En effet, la perception et l’expression de la maladie diffèrent
d’une région à l’autre et d’une culture à l’autre. Les connaissances
de type scientifique ou empirique cohabitent avec les croyances
et attitudes qui mettent en exergue des valeurs où se mêlent le
psychologique, l’affectif, le social et le surnaturel.
Depuis bientôt une vingtaine d’années, la médecine est confrontée
à un défi majeur, à savoir, le VIH/SIDA. Cette pandémie est une
entité morbide qui est à la base des perturbations de plusieurs
ordres, tant au niveau de l’individu qui est infecté de la famille
que la communauté à laquelle cet individu appartient.
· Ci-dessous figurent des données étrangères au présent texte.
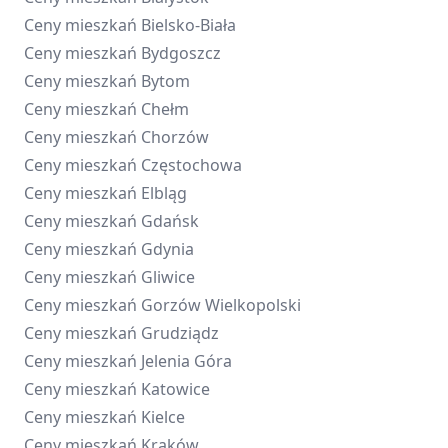
Ceny mieszkań
Bielsko-Biała
Ceny mieszkań
Bydgoszcz
Ceny mieszkań
Bytom
Ceny mieszkań
Chełm
Ceny mieszkań
Chorzów
Ceny mieszkań
Częstochowa
Ceny mieszkań
Elbląg
Ceny mieszkań
Gdańsk
Ceny mieszkań
Gdynia
Ceny mieszkań
Gliwice
Ceny mieszkań
Gorzów Wielkopolski
Ceny mieszkań
Grudziądz
Ceny mieszkań
Jelenia Góra
Ceny mieszkań
Katowice
Ceny mieszkań
Kielce
Ceny mieszkań
Kraków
La prévalence mondiale du VIH/SIDA atteint sûrement aujourd’hui
plus de 40 millions de personnes (ONUSIDA : 2002). Jusqu’à ce jour,
il n’existe pas de traitement curatif.
En République Démocratique du Congo, le traitement à l’anti-retroviraux
n’est pas accessible à une large échelle. C’est ainsi que l’infection
est vécue par le porteur et son entourage comme une condamnation
a mort. Le caractère fatal de la maladie, la peur qu’elle entraîne
et la menace qu’elle fait peser sur la communauté sont à l’origine
de la stigmatisation des personnes vivantes avec le VIH.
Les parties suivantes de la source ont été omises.